Hidden Treasure stands to enhance faith journeys amongst Catholic, and conservative, Christian audiences.
Peter Aiello’s Hidden Treasure: Biblical Higher Power Spirituality for Inner Peace and Strength is a work of Christian apologetics that offers some insight into traditional Christian teachings.
Hidden Treasure argues that there is a strong difference between current Christian practice and the practices found in the Bible. It pushes back against practices that are not biblical, arguing that the truest faith expressions of the Bible were lost due to the passage of time and to human failings. Two thousand years of Christian writing and history, it argues, can be a barrier to understanding true expression of faith.
As a corrective, it describes a “biblical spirituality,” which largely involves taking a more literal and fundamentalist approach to reading the Bible. In the process, the book covers a standard range of theological topics, including original sin, Christian freedom, the church, and the sacraments, with varying degrees of success.
Along the way, the book also lightly traces the author’s own spiritual development. Such sections are by far the most interesting parts of the book. Aiello describes his experiences growing up in a Catholic home, where he learned to question some of the traditional church leadership and teaching. He also offers a glimpse of a moving spiritual moment on a San Fransisco street. These explorations of how the author came to understand his own faith expressions are presented as an evangelical tool for finding the right way to God.
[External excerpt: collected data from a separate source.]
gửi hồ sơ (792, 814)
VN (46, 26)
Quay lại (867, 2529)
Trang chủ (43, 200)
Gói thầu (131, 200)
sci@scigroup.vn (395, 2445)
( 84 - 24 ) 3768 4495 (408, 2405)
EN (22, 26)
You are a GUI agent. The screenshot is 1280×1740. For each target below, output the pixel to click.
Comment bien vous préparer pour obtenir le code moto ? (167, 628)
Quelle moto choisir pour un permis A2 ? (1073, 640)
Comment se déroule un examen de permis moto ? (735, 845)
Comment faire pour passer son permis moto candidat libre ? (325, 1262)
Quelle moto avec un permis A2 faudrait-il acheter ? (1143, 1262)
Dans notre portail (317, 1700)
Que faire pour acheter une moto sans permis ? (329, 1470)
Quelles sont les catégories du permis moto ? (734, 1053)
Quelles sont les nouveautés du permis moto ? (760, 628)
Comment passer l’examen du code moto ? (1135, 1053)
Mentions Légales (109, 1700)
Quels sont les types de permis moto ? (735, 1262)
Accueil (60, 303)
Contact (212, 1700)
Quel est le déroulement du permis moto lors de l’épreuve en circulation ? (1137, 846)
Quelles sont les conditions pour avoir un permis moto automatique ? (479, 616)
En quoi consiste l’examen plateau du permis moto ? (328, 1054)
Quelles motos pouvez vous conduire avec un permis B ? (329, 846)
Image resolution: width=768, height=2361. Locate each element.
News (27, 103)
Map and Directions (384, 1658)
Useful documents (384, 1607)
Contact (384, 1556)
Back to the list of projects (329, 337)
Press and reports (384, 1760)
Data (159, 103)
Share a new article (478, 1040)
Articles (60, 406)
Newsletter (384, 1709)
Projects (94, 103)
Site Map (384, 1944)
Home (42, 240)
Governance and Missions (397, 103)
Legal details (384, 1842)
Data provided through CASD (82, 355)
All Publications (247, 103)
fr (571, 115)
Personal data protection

Second-person perspective helps make the text approachable. Ideas are presented clearly, following a predictable pattern: human failing, biblical solution, and more general biblical spirituality corrective. Commentaries, reference works, and the Bible itself are all drawn from to discuss important issues, though sometimes these approaches are too simplistic. Clunky prose and convoluted arguments sometimes inhibit the text.
The book uses a wide range of papal encyclicals that add useful context to its arguments, expanding its ideas and moving it beyond a personal faith testimony. Elements of Eastern spirituality are also explored, which helps open up the work to other audiences.
Hidden Treasures uses the Holy Spirit as its main actor, instead of God or Jesus—a deviation from most trinitarian approaches. This leads to unresolved tension between the traditions that the book criticizes and the traditions it depends upon.
Hidden Treasure stands to help with the exploration and enhancement of faith journeys amongst Catholic, and conservative, Christian audiences.